Private Document AI with OpenVINO
PassAudited by ClawScan on May 11, 2026.
Overview
This appears to be a local document-processing skill; the main cautions are reviewing dependencies, protecting extracted artifacts, and checking generated code before running it.
Install and run this in a virtual environment, review any optional PaddleOCR-VL/OpenVINO wheel or model download before enabling it, process only documents you intend to parse, store artifacts in a protected local folder, and review generated code or notebooks before running them. Some source in the supplied review was truncated, so inspect the full package if you require high assurance.
Findings (4)
Artifact-based informational review of SKILL.md, metadata, install specs, static scan signals, and capability signals. ClawScan does not execute the skill or run runtime probes.
If pointed at the wrong file or output folder, private document contents could be parsed and stored somewhere unintended.
The main workflow intentionally accepts local input and output paths. This is expected for document OCR, but it gives the agent broad file/path handling when the user supplies paths.
python "{baseDir}/scripts/run_skill.py" --mode to-data --file "/absolute/path/to/invoice.pdf" --out "/absolute/path/to/artifacts/invoice_data"Use explicit file paths, choose a dedicated local output folder, and avoid cloud-synced or shared folders for confidential documents.
Installing unreviewed packages or model tooling could run third-party code in the same environment used for private documents.
The skill relies on external Python packages and an optional third-party OCR package. The artifacts disclose this and recommend review, but dependency provenance still matters.
PyMuPDF>=1.24.0 ... openvino>=2026.0.0 ... The third-party paddleocr_vl_openvino package is intentionally NOT installed ... Review the source or wheel first
Install in a virtual environment, prefer reviewed or pinned packages, and only enable model downloads or install OCR wheels from trusted sources.
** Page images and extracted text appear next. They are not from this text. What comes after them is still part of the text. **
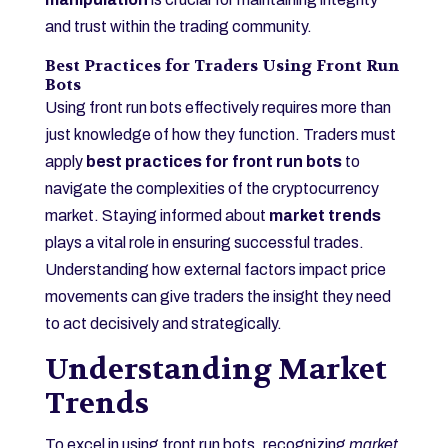
and trust within the trading community.
Best Practices for Traders Using Front Run
Bots
Using front run bots effectively requires more than
just knowledge of how they function. Traders must
apply
best practices for front run bots
to
navigate the complexities of the cryptocurrency
market. Staying informed about
market trends
plays a vital role in ensuring successful trades.
Understanding how external factors impact price
movements can give traders the insight they need
to act decisively and strategically.
Understanding Market
Trends
To excel in using front run bots, recognizing
market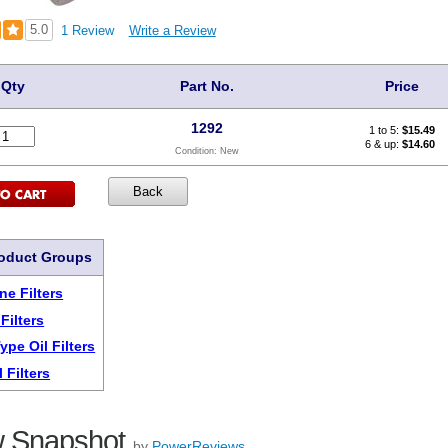
5.0
1 Review
Write a Review
Qty
Part No.
Price
1292
1 to 5:
$
15.49
6 & up:
$14.60
Condition:
New
roduct Groups
ne Filters
Filters
ype Oil Filters
 Filters
 Snapshot
by
PowerReviews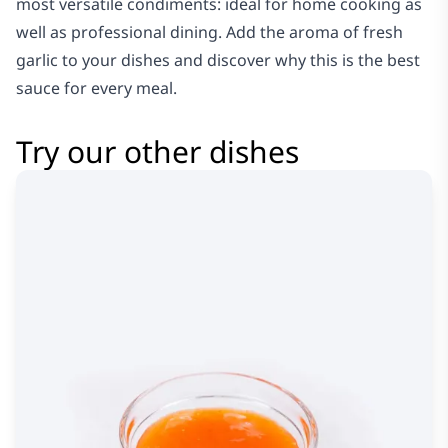
most versatile condiments: ideal for home cooking as
well as professional dining. Add the aroma of fresh
garlic to your dishes and discover why this is the best
sauce for every meal.
Try our other dishes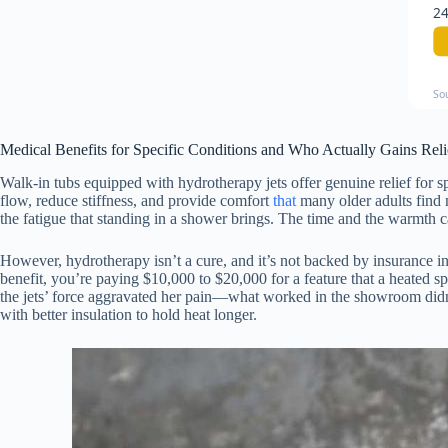
24
So
Medical Benefits for Specific Conditions and Who Actually Gains Reli
Walk-in tubs equipped with hydrotherapy jets offer genuine relief for sp
flow, reduce stiffness, and provide comfort
that
many older adults find 
the fatigue that standing in a shower brings. The time and the warmth 
However, hydrotherapy isn’t a cure, and it’s not backed by insurance in
benefit, you’re paying $10,000 to $20,000 for a feature that a heated s
the jets’ force aggravated her pain—what worked in the showroom didn’t
with better insulation to hold heat longer.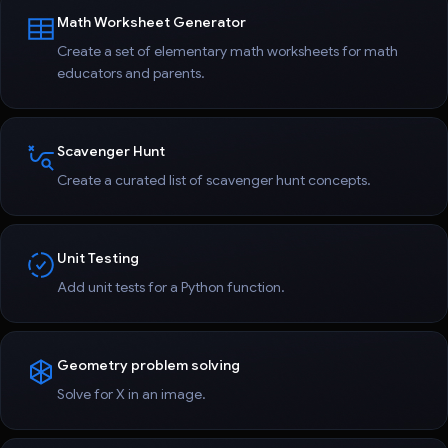
Math Worksheet Generator
Create a set of elementary math worksheets for math
educators and parents.
Scavenger Hunt
Create a curated list of scavenger hunt concepts.
Unit Testing
Add unit tests for a Python function.
Geometry problem solving
Solve for X in an image.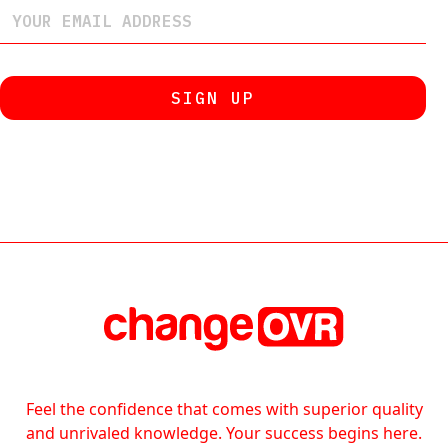
Feel the confidence that comes with superior quality
and unrivaled knowledge. Your success begins here.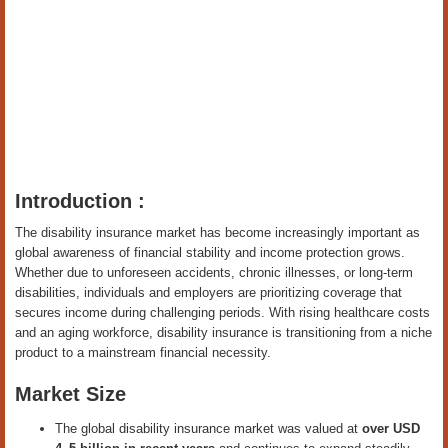
Introduction :
The disability insurance market has become increasingly important as
global awareness of financial stability and income protection grows.
Whether due to unforeseen accidents, chronic illnesses, or long-term
disabilities, individuals and employers are prioritizing coverage that
secures income during challenging periods. With rising healthcare costs
and an aging workforce, disability insurance is transitioning from a niche
product to a mainstream financial necessity.
Market Size
The global disability insurance market was valued at
over USD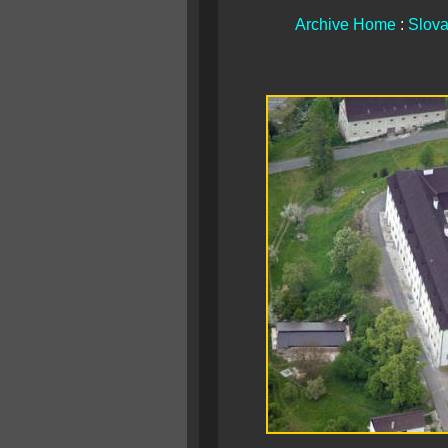
Archive Home
:
Slova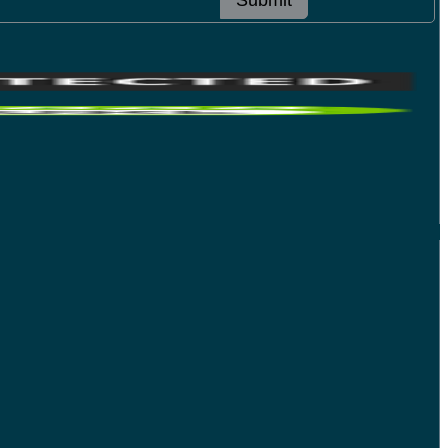
Submit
Generated scaffolds may be incomplete or unsafe if run, deployed, or connected to real systems without review.
The skill can generate executable code or notebooks, but the artifacts explicitly frame them as drafts and do not show automatic execution of generated code.
Typical outputs ... `task_output/notebook.ipynb` ... `app.jsx`, `index.html`, `styles.css` ... Treat all generated code and notebooks as drafts. Review them before running
Inspect generated code and notebooks before execution, publishing, or connecting them to real data or services.
Sharing artifact folders may reveal private document contents, filenames, local paths, and document fingerprints.
The generated parse output records source metadata, including the resolved local input path and file hash, alongside parsed document content.
"source": { "input_path": str(config.file), "input_type": input_type, "filename": config.file.name, "sha256": file_hash }Treat output folders as sensitive, redact artifacts before sharing, and delete outputs when they are no longer needed.